##### Data for processing
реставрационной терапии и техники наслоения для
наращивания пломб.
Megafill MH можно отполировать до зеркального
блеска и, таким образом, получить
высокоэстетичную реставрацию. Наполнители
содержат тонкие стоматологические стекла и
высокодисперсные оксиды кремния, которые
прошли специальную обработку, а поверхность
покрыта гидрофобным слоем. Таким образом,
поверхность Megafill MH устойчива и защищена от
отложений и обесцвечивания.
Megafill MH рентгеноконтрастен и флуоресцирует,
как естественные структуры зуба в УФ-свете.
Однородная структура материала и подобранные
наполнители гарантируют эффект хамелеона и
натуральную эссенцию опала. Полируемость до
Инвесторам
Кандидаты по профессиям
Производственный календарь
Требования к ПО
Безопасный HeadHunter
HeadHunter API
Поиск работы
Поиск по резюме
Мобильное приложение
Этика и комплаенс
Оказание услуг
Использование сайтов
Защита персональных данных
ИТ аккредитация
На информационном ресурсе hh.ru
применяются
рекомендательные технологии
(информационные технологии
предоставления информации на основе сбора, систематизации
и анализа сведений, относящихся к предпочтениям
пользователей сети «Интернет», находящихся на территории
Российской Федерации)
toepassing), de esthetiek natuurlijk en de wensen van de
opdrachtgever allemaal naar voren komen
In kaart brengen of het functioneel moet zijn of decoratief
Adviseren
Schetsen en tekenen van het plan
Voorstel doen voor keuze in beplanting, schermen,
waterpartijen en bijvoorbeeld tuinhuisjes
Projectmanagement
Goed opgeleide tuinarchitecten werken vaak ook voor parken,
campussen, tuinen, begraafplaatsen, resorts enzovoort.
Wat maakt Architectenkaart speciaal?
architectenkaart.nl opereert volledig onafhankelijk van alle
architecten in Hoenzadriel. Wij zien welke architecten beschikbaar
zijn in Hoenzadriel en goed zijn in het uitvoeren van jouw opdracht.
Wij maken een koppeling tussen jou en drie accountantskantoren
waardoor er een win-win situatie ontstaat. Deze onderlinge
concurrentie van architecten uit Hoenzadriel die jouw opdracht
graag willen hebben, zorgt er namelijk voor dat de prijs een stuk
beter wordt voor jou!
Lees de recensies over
##########
**Problem requirements:**
Print exactly the lines above, between the one holding "как естественные структуры зуба в УФ-свете." and the one holding "Schetsen en tekenen van het plan", inclusive, and nothing besides.

**Task answer:**
как естественные структуры зуба в УФ-свете.
Однородная структура материала и подобранные
наполнители гарантируют эффект хамелеона и
натуральную эссенцию опала. Полируемость до
Инвесторам
Кандидаты по профессиям
Производственный календарь
Требования к ПО
Безопасный HeadHunter
HeadHunter API
Поиск работы
Поиск по резюме
Мобильное приложение
Этика и комплаенс
Оказание услуг
Использование сайтов
Защита персональных данных
ИТ аккредитация
На информационном ресурсе hh.ru
применяются
рекомендательные технологии
(информационные технологии
предоставления информации на основе сбора, систематизации
и анализа сведений, относящихся к предпочтениям
пользователей сети «Интернет», находящихся на территории
Российской Федерации)
toepassing), de esthetiek natuurlijk en de wensen van de
opdrachtgever allemaal naar voren komen
In kaart brengen of het functioneel moet zijn of decoratief
Adviseren
Schetsen en tekenen van het plan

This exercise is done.